On 31 March the Soyuz FG rocket carrying the Soyuz TMA-18 spacecraft was rolled out from the integration and test facility and was erected at launch pad 1.
On 4 April 2010, three minutes ahead of schedule, Soyuz TMA-18 successfully docked to the Poisk module on the ISS at 5:25 UTC. Shortly after the initial contact automatic closing of Soyuz & MRM2 port hooks and latches took place while the space station was in free drift. As part of docking preparations, earlier attitude control authority had been handed over to the Russian Motion Control System at approximately 3:10 UTC. The control was returned to US CMG control at approximately 6:50 UTC. For the docking, the Russian thrusters were disabled during Soyuz volume pressurization and clamp installation and afterwards returned to active attitude control. Before hatch opening, the crew performed leak checks of the Soyuz modules and the Soyuz/MRM2 interface vestibule. They then removed their Sokol suits, and Kornienko set them and their gloves up for drying. Skvortsov deactivated the BOA/Atmosphere Purification Unit in the SA/Descent Module, replaced the Soyuz ECLSS LiOH cartridges, equalized Soyuz/ISS pressures, and put the spacecraft into conservation mode on ISS integrated power.
After about 1 hour 45 minutes spent in Soyuz on pre-transfer activities, hatches were opened at 7:21 UTC and the crew transferred to the ISS. A welcome ceremony for the new arrivals followed hatch opening with family members and dignitaries participating from the Russian mission control center in Korolev. Skvortsov also installed the quick disconnect clamps of the docking & internal transfer mechanism (SSVP) to firm the joint.
The Soyuz spacecraft remained docked to the space station for the remainder of Expedition 24 to serve as an emergency escape vehicle.
Landing, originally scheduled for 1:34 UTC 24 September, was postponed due to difficulties in undocking the Soyuz spacecraft from the ISS. The crew entered the Soyuz TMA-18 on 23 September and closed the main hatch at 6:35 pm EDT. Skvortsov, Kornienko and Caldwell Dyson experienced problems getting a tight seal and were forced to open the Soyuz hatch for a quick inspection. The hatch later was sealed, but Expedition 25 flight engineer Yurchikhin working inside the space station had problems confirming a tight fit with the hatch on the ISS side of the interface. After an extended leak check, flight controllers in Moscow decided the docking interface was tight and leak free. As the countdown neared for undocking, commands were sent to open hooks on the MRM2 module side of the interface. But the mechanism did not respond. It was not clear what caused the hooks not to respond, however, Yurchikhin reported finding a small gear floating from the mechanism when he removed a cover.
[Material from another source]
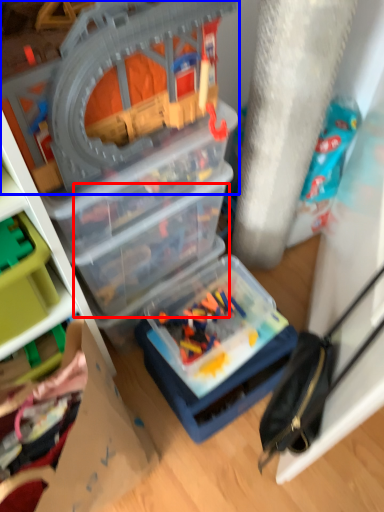 Question: Which object appears farthest to the camera in this image, box (highlighted by a red box) or toy (highlighted by a blue box)?

Choices:
 (A) box
 (B) toy

Answer: (A) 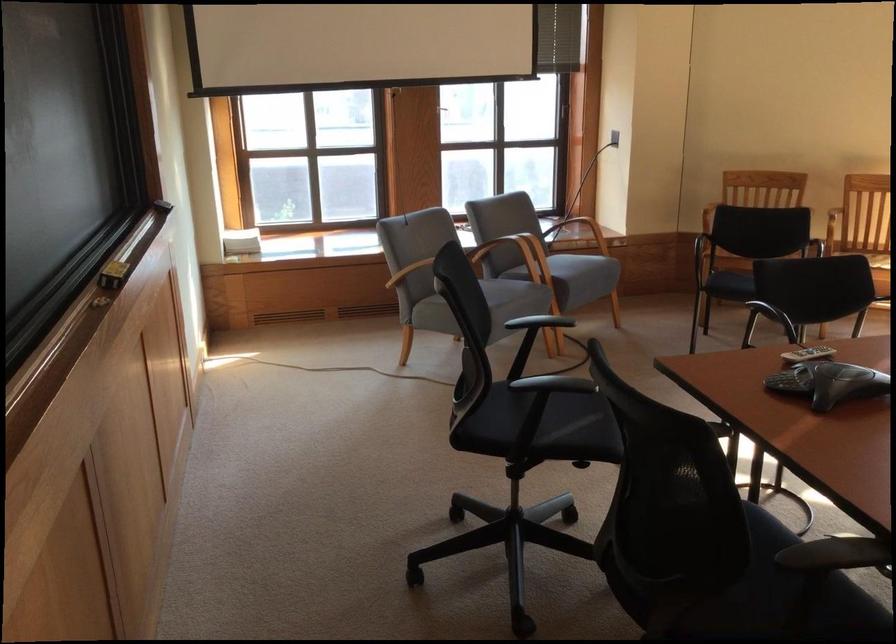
A second landing window was missed at 4:35 UTC. But Russian engineers were unable to resolve the problem with the docking mechanism and the undocking attempt was called off. The Soyuz TMA-18 crew removed their pressure suits, opened the Soyuz hatch and returned to the space station.
Marking the end of Expedition 24, Skvortsov, Kornienko and Caldwell Dyson successfully undocked their Soyuz TMA-18 at 10:02 pm EDT on 24 September from the Poisk docking port on the Zvezda module. After undocking and a normal descent, the Soyuz-TMA 18 spacecraft landed at 5:23 am GMT near Arkalyk, Kazakhstan. At that time the space station was orbiting 220 miles above over the Pacific Ocean off the coast of Japan.
Russian recovery teams and helicopters were on hand to help the crew exit the spacecraft and adjust to gravity after 176 days in space.
The Soyuz TMA-18 mission patch was designed by Nastya Berezutskaya of Kurchatov, Kursk region.